* **Dataset extract**:
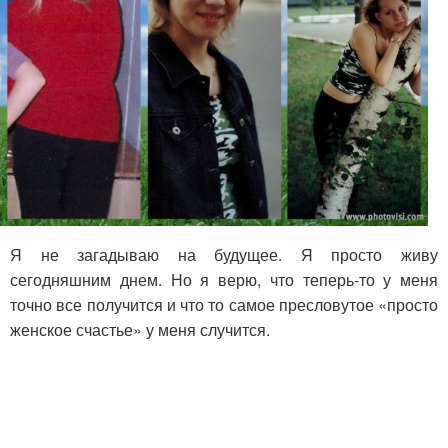
Я не загадываю на будущее. Я просто живу
сегодняшним днем. Но я верю, что теперь-то у меня
точно все получится и что то самое пресловутое «просто
женское счастье» у меня случится.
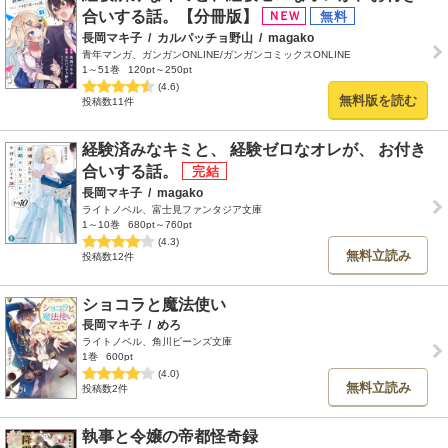
合いする話。【分冊版】
長岡マキ子
/
カルパッチョ野山
/
magako
青年マンガ、ガンガンONLINE/ガンガンコミックスONLINE
1～51巻
120pt～250pt
(4.6)
無料版を読む
投稿数11件
経験済みなキミと、 経験ゼロなオレが、 お付き
合いする話。
長岡マキ子
/
magako
ライトノベル、富士見ファンタジア文庫
1～10巻
680pt～760pt
(4.3)
無料立読み
投稿数12件
ショコラと魔法使い
長岡マキ子
/
めろ
ライトノベル、角川ビーンズ文庫
1巻
600pt
(4.0)
無料立読み
投稿数2件
執事と令嬢の帝都怪奇録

* **Work item**: Go line by line through the data, copying each one that contains the word "меня".

* **Result**:
сегодняшним днем. Но я верю, что теперь-то у меня
женское счастье» у меня случится.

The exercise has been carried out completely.